Assis à l’arrière du 4x4, Stella et Andrew discutaient de tout et de rien en quittant la zone de l’aéroport. Togar conduisait prudemment dans un flot impressionnant de voitures, camions et deux-roues. Après quelques minutes, Andrew se tourna vers Stella, ses yeux bleus cherchant le regard de la jeune femme.
— Stella, il faut que tu me dises pourquoi tu m’as fait venir ici ! C’est tellement énorme… J’ai traversé la moitié de la planète sans vraiment savoir pourquoi !

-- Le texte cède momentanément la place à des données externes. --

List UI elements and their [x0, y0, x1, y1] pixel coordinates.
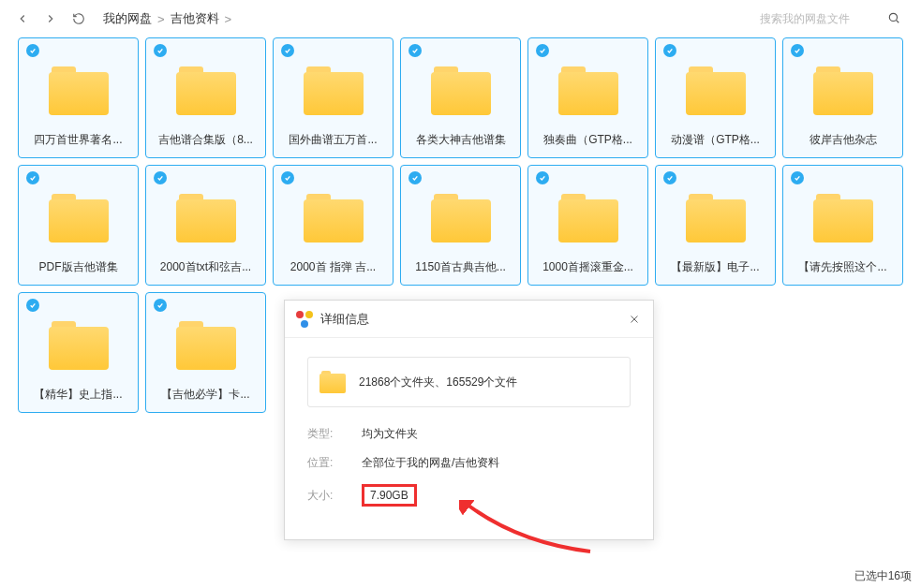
folder-tile[interactable]: 【请先按照这个...	[782, 165, 903, 286]
folder-icon	[49, 321, 109, 370]
search-box[interactable]	[760, 7, 910, 31]
breadcrumb-current[interactable]: 吉他资料	[171, 10, 219, 27]
folder-tile[interactable]: 动漫谱（GTP格...	[655, 37, 776, 158]
refresh-button[interactable]	[67, 7, 90, 30]
folder-label: 吉他谱合集版（8...	[158, 132, 253, 148]
details-popup: 详细信息 21868个文件夹、165529个文件 类型: 均为文件夹 位置: 全…	[284, 300, 654, 540]
selected-check-icon	[663, 44, 676, 57]
row-location: 位置: 全部位于我的网盘/吉他资料	[307, 455, 631, 471]
folder-label: 1000首摇滚重金...	[542, 259, 633, 275]
size-label: 大小:	[307, 488, 362, 504]
folder-icon	[176, 194, 236, 243]
selected-check-icon	[663, 171, 676, 184]
selected-check-icon	[281, 44, 294, 57]
close-icon[interactable]	[627, 312, 642, 327]
selected-check-icon	[791, 44, 804, 57]
folder-icon	[319, 371, 346, 393]
location-label: 位置:	[307, 455, 362, 471]
popup-header: 详细信息	[285, 301, 653, 338]
folder-tile[interactable]: 1000首摇滚重金...	[527, 165, 648, 286]
search-input[interactable]	[760, 12, 882, 25]
folder-tile[interactable]: 1150首古典吉他...	[400, 165, 521, 286]
popup-body: 21868个文件夹、165529个文件 类型: 均为文件夹 位置: 全部位于我的…	[285, 338, 653, 507]
folder-label: 2000首 指弹 吉...	[290, 259, 376, 275]
folder-icon	[431, 194, 491, 243]
folder-label: 【精华】史上指...	[34, 387, 122, 403]
folder-label: 独奏曲（GTP格...	[543, 132, 632, 148]
folder-tile[interactable]: 【精华】史上指...	[18, 292, 139, 413]
folder-tile[interactable]: 各类大神吉他谱集	[400, 37, 521, 158]
selected-check-icon	[281, 171, 294, 184]
folder-label: 【最新版】电子...	[671, 259, 759, 275]
folder-icon	[431, 66, 491, 115]
breadcrumb-sep: >	[225, 12, 232, 26]
selected-check-icon	[26, 299, 39, 312]
status-bar: 已选中16项	[854, 568, 912, 584]
folder-tile[interactable]: PDF版吉他谱集	[18, 165, 139, 286]
selected-check-icon	[409, 44, 422, 57]
forward-button[interactable]	[39, 7, 62, 30]
folder-icon	[49, 194, 109, 243]
selected-check-icon	[154, 44, 167, 57]
selected-check-icon	[409, 171, 422, 184]
folder-tile[interactable]: 彼岸吉他杂志	[782, 37, 903, 158]
folder-icon	[304, 194, 364, 243]
folder-label: PDF版吉他谱集	[39, 259, 118, 275]
selected-check-icon	[154, 171, 167, 184]
search-icon[interactable]	[887, 11, 900, 27]
folder-icon	[558, 194, 618, 243]
folder-icon	[686, 194, 746, 243]
popup-title: 详细信息	[320, 311, 627, 328]
folder-label: 国外曲谱五万首...	[289, 132, 377, 148]
selected-check-icon	[791, 171, 804, 184]
folder-tile[interactable]: 独奏曲（GTP格...	[527, 37, 648, 158]
size-value: 7.90GB	[362, 484, 417, 507]
size-highlight: 7.90GB	[362, 484, 417, 507]
folder-label: 【吉他必学】卡...	[161, 387, 249, 403]
breadcrumb-sep: >	[157, 12, 165, 26]
folder-tile[interactable]: 四万首世界著名...	[18, 37, 139, 158]
folder-icon	[558, 66, 618, 115]
folder-icon	[813, 66, 873, 115]
folder-label: 彼岸吉他杂志	[810, 132, 877, 148]
type-label: 类型:	[307, 426, 362, 442]
folder-label: 1150首古典吉他...	[415, 259, 506, 275]
row-type: 类型: 均为文件夹	[307, 426, 631, 442]
folder-icon	[686, 66, 746, 115]
selected-check-icon	[154, 299, 167, 312]
folder-label: 四万首世界著名...	[34, 132, 122, 148]
svg-point-0	[889, 13, 897, 21]
folder-label: 各类大神吉他谱集	[416, 132, 506, 148]
folder-label: 动漫谱（GTP格...	[671, 132, 760, 148]
folder-tile[interactable]: 吉他谱合集版（8...	[145, 37, 266, 158]
row-size: 大小: 7.90GB	[307, 484, 631, 507]
folder-icon	[49, 66, 109, 115]
selected-check-icon	[26, 171, 39, 184]
folder-tile[interactable]: 【吉他必学】卡...	[145, 292, 266, 413]
back-button[interactable]	[11, 7, 34, 30]
breadcrumb-root[interactable]: 我的网盘	[103, 10, 152, 27]
folder-icon	[813, 194, 873, 243]
folder-label: 2000首txt和弦吉...	[160, 259, 251, 275]
folder-tile[interactable]: 2000首 指弹 吉...	[273, 165, 394, 286]
selected-check-icon	[536, 171, 549, 184]
folder-icon	[304, 66, 364, 115]
summary-text: 21868个文件夹、165529个文件	[359, 375, 517, 390]
topbar: 我的网盘 > 吉他资料 >	[0, 0, 921, 37]
summary-box: 21868个文件夹、165529个文件	[307, 357, 631, 407]
folder-label: 【请先按照这个...	[798, 259, 886, 275]
folder-icon	[176, 66, 236, 115]
folder-icon	[176, 321, 236, 370]
location-value: 全部位于我的网盘/吉他资料	[362, 455, 499, 471]
folder-tile[interactable]: 国外曲谱五万首...	[273, 37, 394, 158]
folder-tile[interactable]: 2000首txt和弦吉...	[145, 165, 266, 286]
baidu-logo-icon	[296, 311, 313, 328]
type-value: 均为文件夹	[362, 426, 418, 442]
svg-line-1	[897, 20, 899, 22]
selected-check-icon	[26, 44, 39, 57]
breadcrumb: 我的网盘 > 吉他资料 >	[103, 10, 231, 27]
selected-check-icon	[536, 44, 549, 57]
folder-tile[interactable]: 【最新版】电子...	[655, 165, 776, 286]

Ses yeux brillaient — sans doute la fatigue du voyage et le décalage horaire, se dit Stella. Mais il avait raison. Elle lui répondit en français.
— Laissons l’anglais pour le moment, si tu veux bien. Il faut absolument que cette conversation reste entre nous.
Stella et Andrew s’étaient connus à l’Université de Bordeaux, alors qu’ils faisaient tous deux un post-doctorat. Stella, d’origine italienne, avait appris le français à l’école et s’était rapidement exprimée avec aisance. Andrew, anglais, avait également étudié le français, mais il lui avait fallu plus de temps pour se sentir à l’aise. Lorsque leur relation avait commencé, ils avaient pris l’habitude de parler français et de tester leur vocabulaire dans de petites joutes verbales. Ce jeu avait très bien fonctionné, et leur maîtrise s’était considérablement affinée.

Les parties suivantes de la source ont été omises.